Is early stopping better than tuning the number of trees in LightGBM? Benchmarked on the [bank-account-fraud dataset](https://www.kaggle.com/datasets/sgpjesus/bank-account-fraud-dataset-neurips-2022) (published at NeurIPS'22).

**Executive Summary**
- There does not seem to be a significant difference in performance between tuning the number of boosting iterations and using early stopping with a high maximum number of trees.
- The early stopping strategy more than halves average training time.

In [None]:
import warnings
import numpy as np
import pandas as pd
import optuna
import lightgbm as lgb
from sklearn import metrics
import matplotlib.pyplot as plt
import seaborn as sns

In [None]:
warnings.filterwarnings('ignore')
optuna.logging.set_verbosity(optuna.logging.WARNING)
sns.set_style('whitegrid')

In [None]:
SEED = 42
N_TRIALS = 100

# Data Loading

In [None]:
df = pd.read_csv('/kaggle/input/bank-account-fraud-dataset-neurips-2022/Base.csv')
df

In [None]:
TIMESTAMP_COL = 'month'
LABEL_COL = 'fraud_bool'
CATEGORICAL_COLS = ['payment_type', 'employment_status', 'housing_status', 'source', 'device_os']

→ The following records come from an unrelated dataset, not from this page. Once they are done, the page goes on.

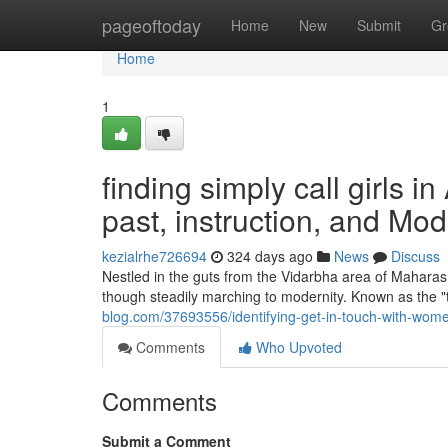
Home
pageoftoday
Home
New
Submit
Gr
Home
1
finding simply call girls i
past, instruction, and M
kezialrhe726694
324 days ago
News
Discuss
Nestled in the guts from the Vidarbha area of Maharasht
though steadily marching to modernity. Known as the "
blog.com/37693556/identifying-get-in-touch-with-wom
Comments
Who Upvoted
Comments
Submit a Comment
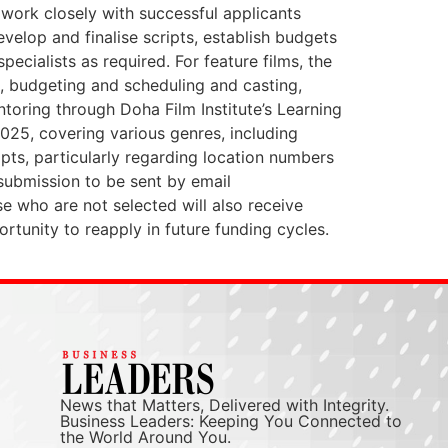
 work closely with successful applicants
elop and finalise scripts, establish budgets
cialists as required. For feature films, the
ng, budgeting and scheduling and casting,
ntoring through Doha Film Institute’s Learning
 2025, covering various genres, including
ipts, particularly regarding location numbers
 submission to be sent by email
se who are not selected will also receive
rtunity to reapply in future funding cycles.
News that Matters, Delivered with Integrity.
Business Leaders: Keeping You Connected to
the World Around You.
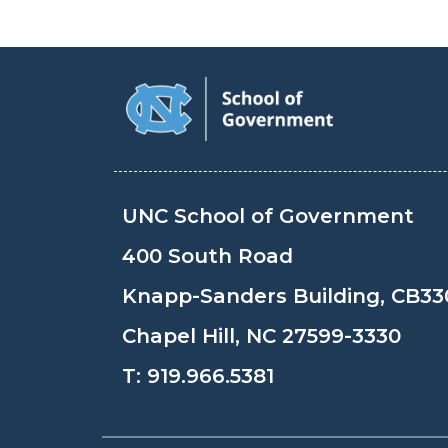
UNC School of Government
400 South Road
Knapp-Sanders Building, CB33
Chapel Hill, NC 27599-3330
T:
919.966.5381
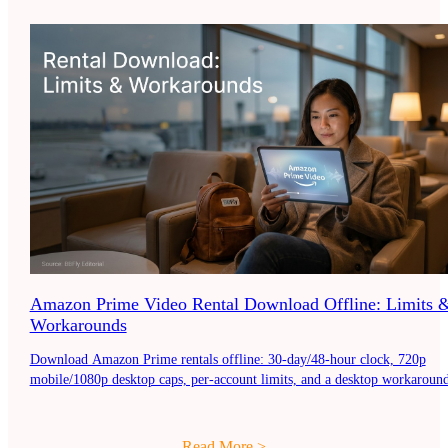
Amazon Prime Video Rental Download Offline: Limits 
Workarounds
Download Amazon Prime rentals offline: 30-day/48-hour clock, 720p
mobile/1080p desktop caps, per-account limits, and a desktop workaround
Read More
>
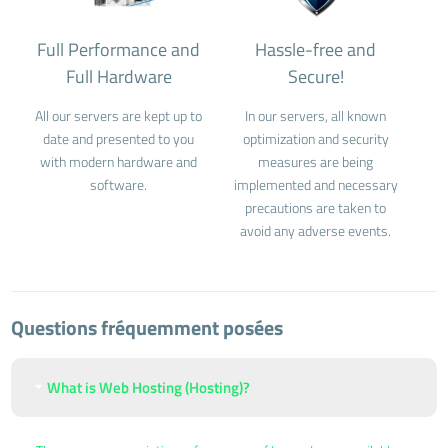
Full Performance and
Hassle-free and
Full Hardware
Secure!
All our servers are kept up to
In our servers, all known
date and presented to you
optimization and security
with modern hardware and
measures are being
software.
implemented and necessary
precautions are taken to
avoid any adverse events.
Questions fréquemment posées
What is Web Hosting (Hosting)?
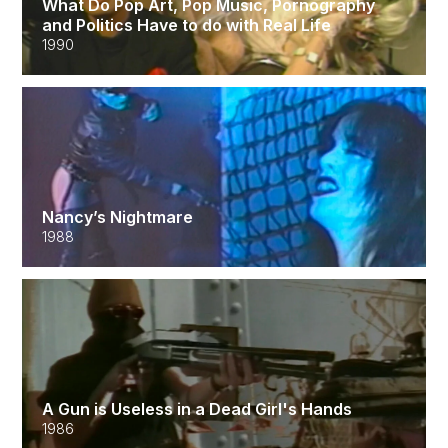
What Do Pop Art, Pop Music, Pornography
and Politics Have to do with Real Life
1990
Nancy’s Nightmare
1988
A Gun is Useless in a Dead Girl's Hands
1986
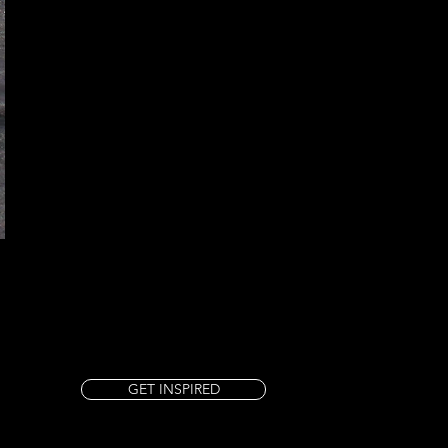
GET INSPIRED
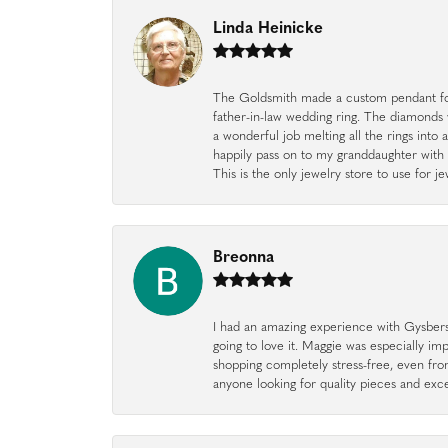
Linda Heinicke
The Goldsmith made a custom pendant fo
father-in-law wedding ring. The diamonds
a wonderful job melting all the rings into 
happily pass on to my granddaughter with 
This is the only jewelry store to use for
Breonna
I had an amazing experience with Gysbers J
going to love it. Maggie was especially im
shopping completely stress-free, even f
anyone looking for quality pieces and exc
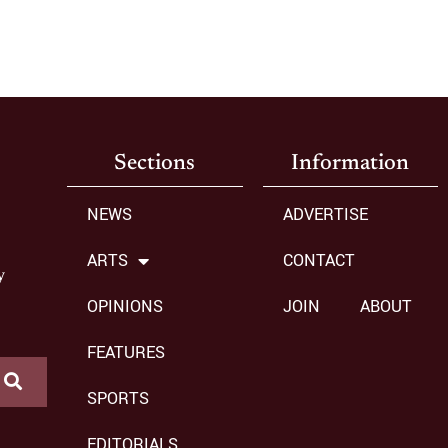
Sections
Information
NEWS
ADVERTISE
ARTS
CONTACT
y
OPINIONS
JOIN
ABOUT
FEATURES
SPORTS
EDITORIALS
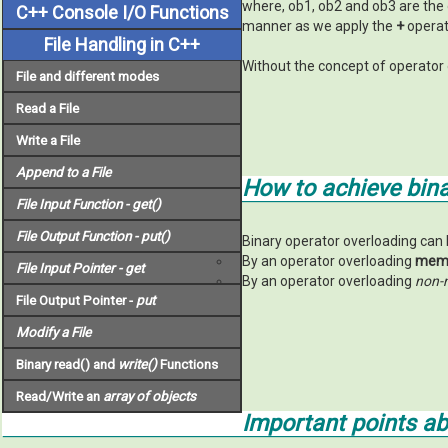
where, ob1, ob2 and ob3 are the 
C++ Console I/O Functions
manner as we apply the
+
operato
File Handling in C++
Without the concept of operator 
File and different modes
Read a File
Write a File
Append to a File
How to achieve bina
File Input Function -
get()
File Output Function -
put()
Binary operator overloading can 
By an operator overloading
memb
File Input Pointer -
get
By an operator overloading
non-
File Output Pointer -
put
Modify a File
Binary read() and
write()
Functions
Read/Write an
array of objects
Important points a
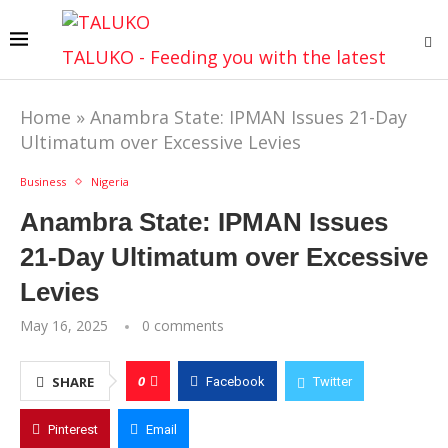
TALUKO - Feeding you with the latest
Home
»
Anambra State: IPMAN Issues 21-Day
Ultimatum over Excessive Levies
Business
Nigeria
Anambra State: IPMAN Issues
21-Day Ultimatum over Excessive
Levies
May 16, 2025
0 comments
0
SHARE
Facebook
Twitter
Pinterest
Email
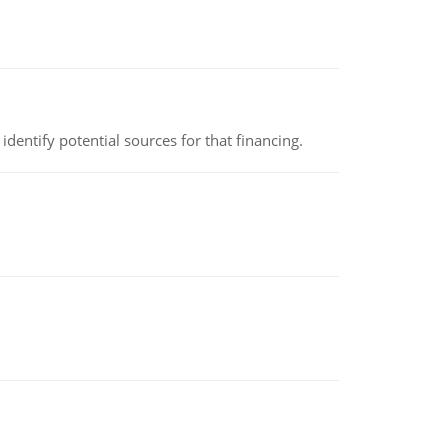
identify potential sources for that financing.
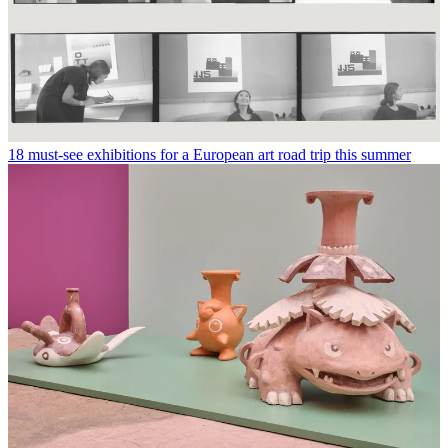
18 must-see exhibitions for a European art road trip this summer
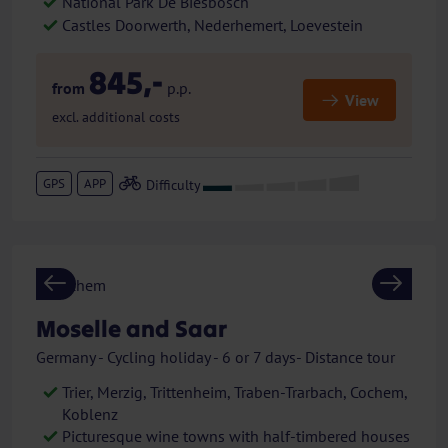
National Park De Biesbosch
Castles Doorwerth, Nederhemert, Loevestein
845,-
from
p.p.
View
excl. additional costs
GPS
APP
Previous
Next
Moselle and Saar
Germany - Cycling holiday - 6 or 7 days- Distance tour
Trier, Merzig, Trittenheim, Traben-Trarbach, Cochem,
Koblenz
Picturesque wine towns with half-timbered houses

# LightGBM and XGBoost use this to treat categoricals differently:
df[CATEGORICAL_COLS] = df[CATEGORICAL_COLS].astype('category')

train = df[df[TIMESTAMP_COL] <= 5].drop(columns=TIMESTAMP_COL)
val = df[df[TIMESTAMP_COL] == 6].drop(columns=TIMESTAMP_COL)
test = df[df[TIMESTAMP_COL] == 7].drop(columns=TIMESTAMP_COL)

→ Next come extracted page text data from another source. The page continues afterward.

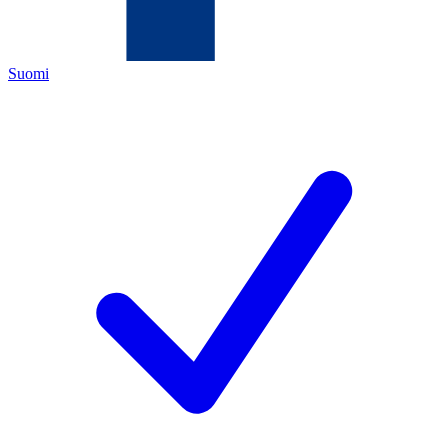
Suomi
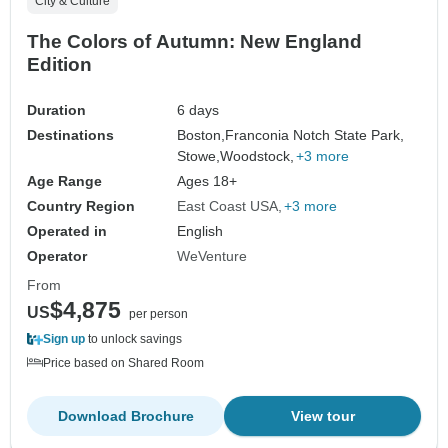
City & Culture
The Colors of Autumn: New England
Edition
Duration
6 days
Destinations
Boston,
Franconia Notch State Park,
Stowe,
Woodstock,
+3 more
Age Range
Ages 18+
Country Region
East Coast USA
+3 more
Operated in
English
Operator
WeVenture
From
$4,875
US
per person
Sign up
to unlock savings
Price based on Shared Room
Download Brochure
View tour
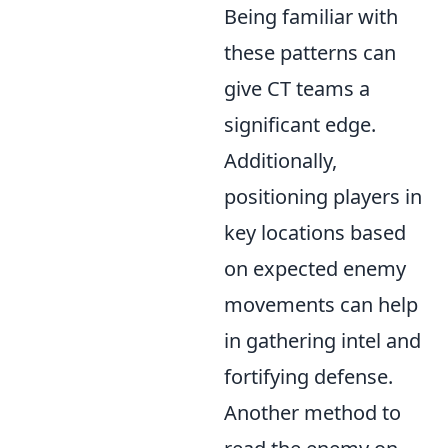
Being familiar with
these patterns can
give CT teams a
significant edge.
Additionally,
positioning players in
key locations based
on expected enemy
movements can help
in gathering intel and
fortifying defense.
Another method to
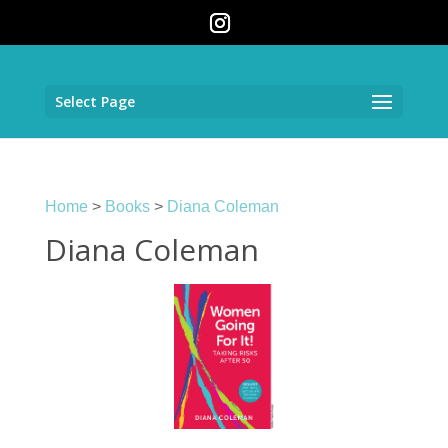
Select Page
Home
>
Books
>
Diana Coleman
Diana Coleman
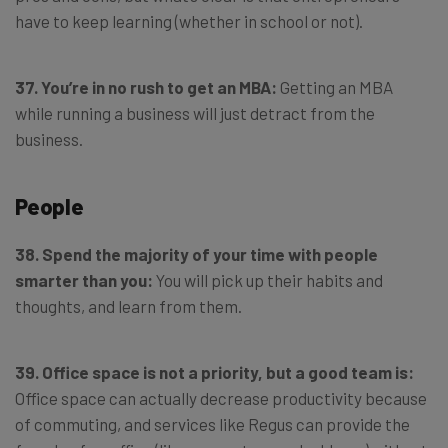
have to keep learning (whether in school or not).
37. You’re in no rush to get an MBA:
Getting an MBA
while running a business will just detract from the
business.
People
38. Spend the majority of your time with people
smarter than you:
You will pick up their habits and
thoughts, and learn from them.
39. Office space is not a priority, but a good team is:
Office space can actually decrease productivity because
of commuting, and services like Regus can provide the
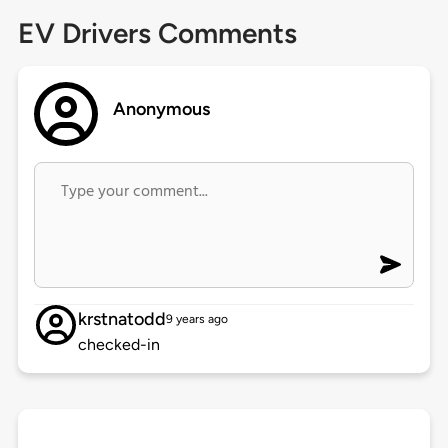
EV Drivers Comments
Anonymous
krstnatodd
9 years ago
checked-in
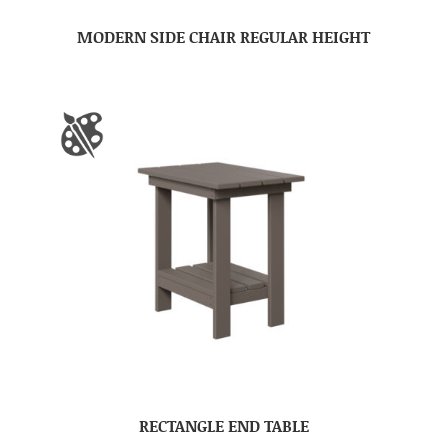
MODERN SIDE CHAIR REGULAR HEIGHT
RECTANGLE END TABLE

X_train, y_train = train.drop(columns=[LABEL_COL]), train[LABEL_COL]
X_val, y_val = val.drop(columns=[LABEL_COL]), val[LABEL_COL]
X_test, y_test = test.drop(columns=[LABEL_COL]), test[LABEL_COL]

In [None]:
dataset_params = dict(
    categorical_feature=CATEGORICAL_COLS,
    free_raw_data=False,
)
dtrain = lgb.Dataset(X_train, label=y_train, **dataset_params)
dval = lgb.Dataset(X_val, label=y_val, **dataset_params).construct()
dtest = lgb.Dataset(X_test, label=y_test, **dataset_params).construct()

# Hyperparameter Tuning

In [None]:
# aux functions for binary classification evaluation
def calc_threshold_at_fpr(y_true: np.ndarray, y_score: np.ndarray, fpr: float):
    temp_df = pd.DataFrame(
        {'y_true': y_true,
         'y_score': y_score,
         })
    temp_df = temp_df.sort_values(by='y_score', ascending=False, ignore_index=True)
    temp_df['pseudo_fpr'] = (temp_df['y_true']
                             .apply(lambda x: 1 if x == 0 else 0)
                             .cumsum()
                             .divide(sum(y_true == 0)))

    critical_threshold = float((
        temp_df
        .loc[temp_df['pseudo_fpr'] < fpr, 'y_score']
        .iloc[-1]))

    return critical_threshold

def predict_at_fpr(y_true: np.ndarray, y_score: np.ndarray, fpr: float):
    threshold_at_fpr = calc_threshold_at_fpr(
        y_true=y_true, y_score=y_score, fpr=fpr)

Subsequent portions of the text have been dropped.